▶ [Problem statement]:
Of all the entries below, only the lines from the one with "こちら (186, 1649)" up to and including the one with "防水工事 [防水工事 (3個の項目)] (50, 1449)" are to be duplicated exactly.

▶ [Source material]:
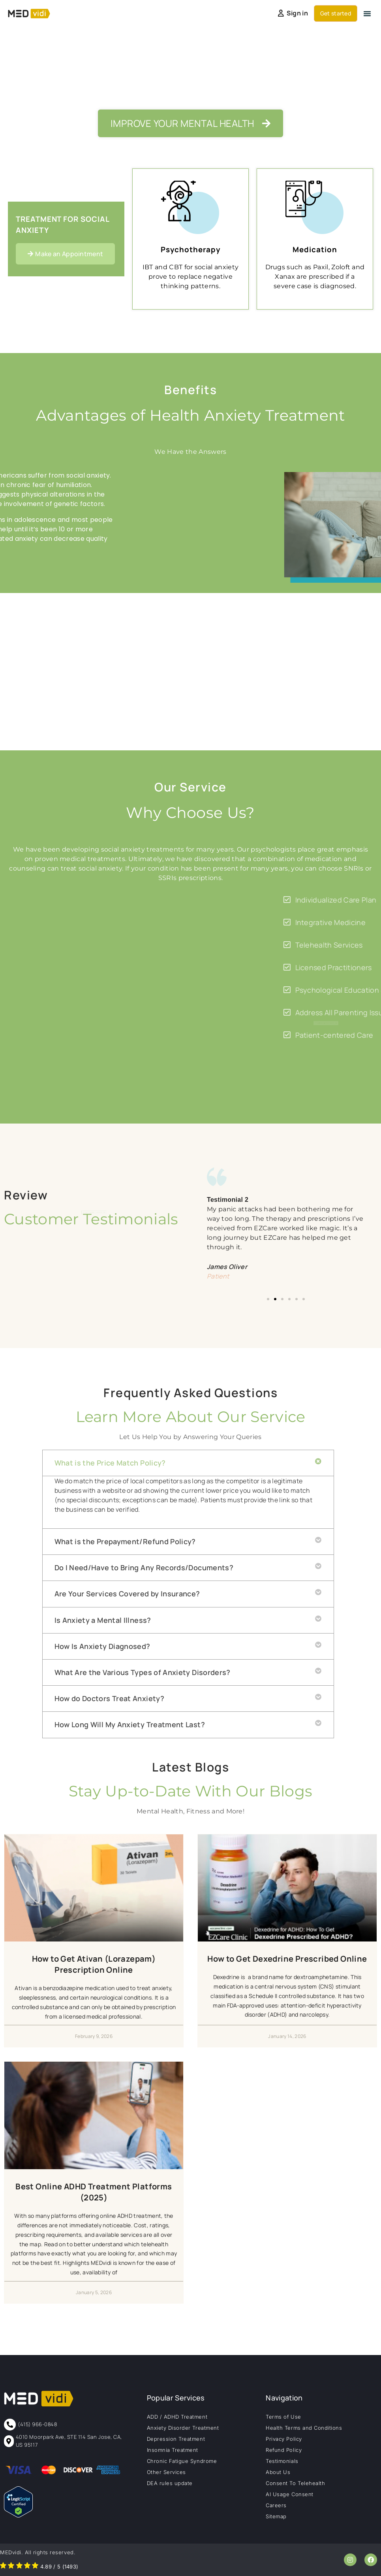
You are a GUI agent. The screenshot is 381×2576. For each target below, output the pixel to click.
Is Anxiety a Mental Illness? (102, 1620)
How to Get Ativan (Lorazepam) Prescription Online (94, 1964)
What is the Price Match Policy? (110, 1462)
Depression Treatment (176, 2439)
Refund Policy (284, 2450)
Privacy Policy (284, 2439)
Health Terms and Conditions (304, 2428)
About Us (278, 2472)
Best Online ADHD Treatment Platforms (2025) (93, 2192)
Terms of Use (283, 2417)
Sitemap (276, 2516)
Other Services (166, 2472)
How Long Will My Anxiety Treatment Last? (129, 1724)
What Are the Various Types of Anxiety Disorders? (142, 1672)
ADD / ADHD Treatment (177, 2417)
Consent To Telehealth (295, 2483)
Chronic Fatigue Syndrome (182, 2461)
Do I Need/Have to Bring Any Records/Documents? (144, 1567)
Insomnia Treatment (172, 2450)
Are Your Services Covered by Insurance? (127, 1593)
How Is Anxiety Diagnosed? (102, 1646)
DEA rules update (170, 2483)
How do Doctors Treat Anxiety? (109, 1698)
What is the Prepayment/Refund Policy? (125, 1541)
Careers (276, 2505)
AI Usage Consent (289, 2494)
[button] (367, 13)
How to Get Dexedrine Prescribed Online (287, 1958)
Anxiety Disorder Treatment (183, 2428)
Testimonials (282, 2461)
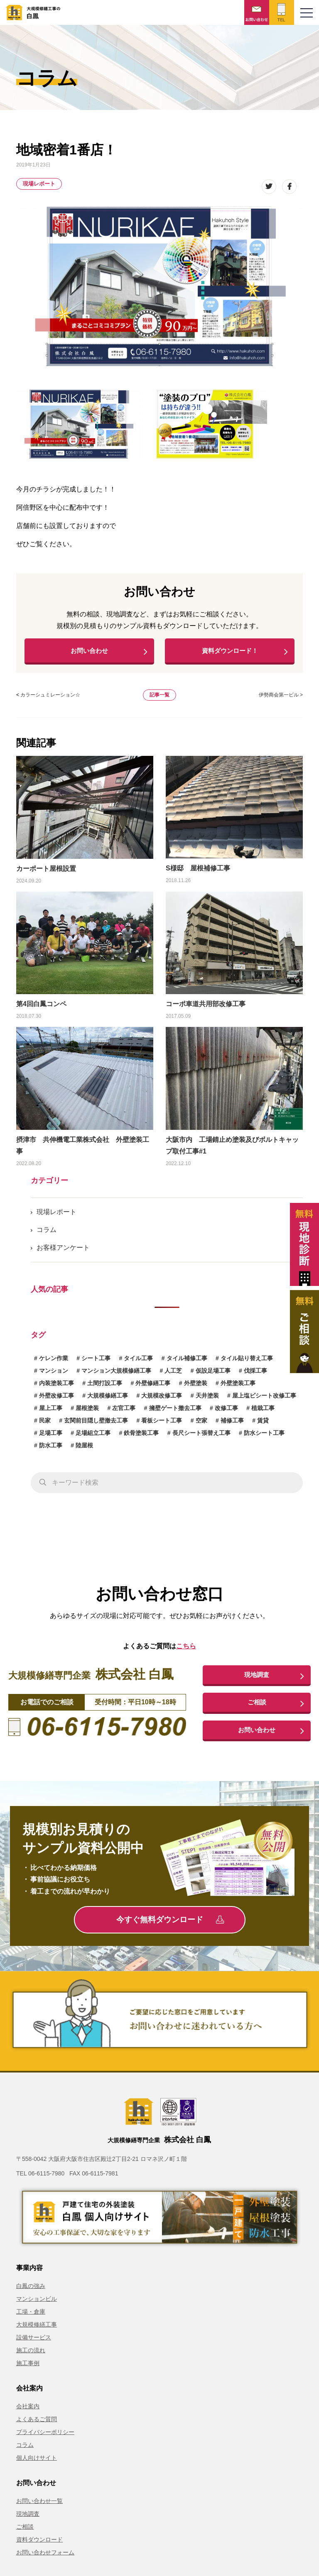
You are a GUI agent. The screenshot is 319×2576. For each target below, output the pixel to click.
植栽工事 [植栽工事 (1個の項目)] (263, 1412)
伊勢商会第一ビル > (281, 699)
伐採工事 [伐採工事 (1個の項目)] (255, 1374)
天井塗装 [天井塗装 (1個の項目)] (207, 1399)
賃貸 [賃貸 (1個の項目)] (263, 1424)
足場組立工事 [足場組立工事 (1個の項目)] (93, 1437)
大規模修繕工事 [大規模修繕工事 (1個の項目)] (107, 1399)
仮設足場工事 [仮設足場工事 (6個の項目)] (213, 1374)
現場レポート (39, 184)
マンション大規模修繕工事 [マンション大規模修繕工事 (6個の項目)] (116, 1374)
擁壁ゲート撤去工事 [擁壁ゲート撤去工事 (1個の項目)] (175, 1412)
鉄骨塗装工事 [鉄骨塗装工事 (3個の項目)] (141, 1437)
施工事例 (27, 2370)
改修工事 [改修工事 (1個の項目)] (226, 1412)
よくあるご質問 (36, 2426)
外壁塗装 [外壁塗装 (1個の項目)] (195, 1387)
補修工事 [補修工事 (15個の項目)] (232, 1424)
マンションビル (36, 2305)
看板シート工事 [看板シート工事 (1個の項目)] (161, 1424)
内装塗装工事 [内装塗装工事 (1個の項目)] (56, 1387)
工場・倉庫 (30, 2318)
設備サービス (33, 2344)
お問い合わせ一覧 (39, 2508)
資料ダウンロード (39, 2546)
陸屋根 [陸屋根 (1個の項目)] (84, 1449)
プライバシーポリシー (45, 2439)
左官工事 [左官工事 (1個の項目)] (123, 1412)
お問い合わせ (89, 652)
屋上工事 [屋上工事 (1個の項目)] (50, 1412)
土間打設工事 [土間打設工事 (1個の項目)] (104, 1387)
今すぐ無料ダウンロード (170, 1926)
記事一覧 (159, 699)
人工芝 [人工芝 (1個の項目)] (173, 1374)
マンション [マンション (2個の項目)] (53, 1374)
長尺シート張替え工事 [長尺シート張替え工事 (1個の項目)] (201, 1437)
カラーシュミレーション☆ (50, 699)
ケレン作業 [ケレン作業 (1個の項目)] (53, 1362)
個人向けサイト (36, 2464)
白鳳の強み (30, 2293)
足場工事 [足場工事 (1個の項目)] (50, 1437)
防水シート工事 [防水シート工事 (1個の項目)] (264, 1437)
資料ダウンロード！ (229, 652)
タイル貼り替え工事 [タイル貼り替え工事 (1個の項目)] (247, 1362)
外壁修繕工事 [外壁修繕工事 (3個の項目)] (152, 1387)
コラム (46, 1233)
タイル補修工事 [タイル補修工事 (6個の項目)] (187, 1362)
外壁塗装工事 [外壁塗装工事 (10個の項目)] (238, 1387)
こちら (186, 1649)
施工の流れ (30, 2357)
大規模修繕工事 (36, 2331)
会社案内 (27, 2413)
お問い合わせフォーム (45, 2559)
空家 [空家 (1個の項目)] (201, 1424)
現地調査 (257, 1679)
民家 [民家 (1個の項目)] (45, 1424)
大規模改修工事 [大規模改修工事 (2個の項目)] (161, 1399)
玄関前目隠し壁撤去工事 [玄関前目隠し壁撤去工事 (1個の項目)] (96, 1424)
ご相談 (256, 1707)
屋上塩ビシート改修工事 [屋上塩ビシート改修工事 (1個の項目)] (264, 1399)
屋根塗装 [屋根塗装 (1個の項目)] (87, 1412)
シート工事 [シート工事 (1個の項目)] (95, 1362)
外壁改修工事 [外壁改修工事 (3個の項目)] (56, 1399)
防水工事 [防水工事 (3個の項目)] (50, 1449)
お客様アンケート (63, 1251)
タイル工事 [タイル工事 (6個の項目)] (138, 1362)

▶ [Response for this exercise]:
こちら (186, 1649)
施工の流れ (30, 2357)
大規模修繕工事 (36, 2331)
会社案内 (27, 2413)
お問い合わせフォーム (45, 2559)
空家 [空家 (1個の項目)] (201, 1424)
現地調査 (257, 1679)
民家 [民家 (1個の項目)] (45, 1424)
大規模改修工事 [大規模改修工事 (2個の項目)] (161, 1399)
玄関前目隠し壁撤去工事 [玄関前目隠し壁撤去工事 (1個の項目)] (96, 1424)
ご相談 (256, 1707)
屋上塩ビシート改修工事 [屋上塩ビシート改修工事 (1個の項目)] (264, 1399)
屋根塗装 [屋根塗装 (1個の項目)] (87, 1412)
シート工事 [シート工事 (1個の項目)] (95, 1362)
外壁改修工事 [外壁改修工事 (3個の項目)] (56, 1399)
防水工事 [防水工事 (3個の項目)] (50, 1449)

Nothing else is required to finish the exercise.